- _Exercise description_
Output each entry verbatim and exclude every picture from it.

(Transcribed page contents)
########################################

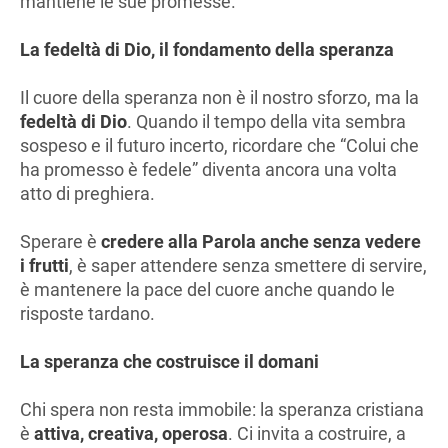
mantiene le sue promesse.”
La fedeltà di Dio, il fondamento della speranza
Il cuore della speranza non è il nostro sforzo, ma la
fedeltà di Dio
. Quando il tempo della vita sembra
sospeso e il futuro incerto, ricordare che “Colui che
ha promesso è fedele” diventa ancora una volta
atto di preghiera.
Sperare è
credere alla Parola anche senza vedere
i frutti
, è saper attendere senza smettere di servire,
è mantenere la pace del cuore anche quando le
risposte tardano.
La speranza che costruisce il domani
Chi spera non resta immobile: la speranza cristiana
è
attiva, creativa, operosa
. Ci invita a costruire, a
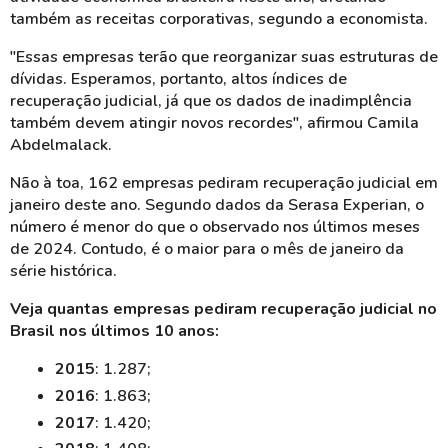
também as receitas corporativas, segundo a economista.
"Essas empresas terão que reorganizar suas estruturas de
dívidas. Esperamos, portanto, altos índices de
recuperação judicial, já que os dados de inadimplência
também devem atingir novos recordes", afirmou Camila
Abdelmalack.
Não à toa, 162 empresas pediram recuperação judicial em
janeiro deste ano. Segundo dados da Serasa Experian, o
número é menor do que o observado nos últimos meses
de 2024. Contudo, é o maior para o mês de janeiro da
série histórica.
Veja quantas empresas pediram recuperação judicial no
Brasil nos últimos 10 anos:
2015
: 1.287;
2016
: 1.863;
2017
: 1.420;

########################################

- _Solution below_
mantiene le sue promesse.”
La fedeltà di Dio, il fondamento della speranza
Il cuore della speranza non è il nostro sforzo, ma la
fedeltà di Dio
. Quando il tempo della vita sembra
sospeso e il futuro incerto, ricordare che “Colui che
ha promesso è fedele” diventa ancora una volta
atto di preghiera.
Sperare è
credere alla Parola anche senza vedere
i frutti
, è saper attendere senza smettere di servire,
è mantenere la pace del cuore anche quando le
risposte tardano.
La speranza che costruisce il domani
Chi spera non resta immobile: la speranza cristiana
è
attiva, creativa, operosa
. Ci invita a costruire, a
também as receitas corporativas, segundo a economista.
"Essas empresas terão que reorganizar suas estruturas de
dívidas. Esperamos, portanto, altos índices de
recuperação judicial, já que os dados de inadimplência
também devem atingir novos recordes", afirmou Camila
Abdelmalack.
Não à toa, 162 empresas pediram recuperação judicial em
janeiro deste ano. Segundo dados da Serasa Experian, o
número é menor do que o observado nos últimos meses
de 2024. Contudo, é o maior para o mês de janeiro da
série histórica.
Veja quantas empresas pediram recuperação judicial no
Brasil nos últimos 10 anos:
2015
: 1.287;
2016
: 1.863;
2017
: 1.420;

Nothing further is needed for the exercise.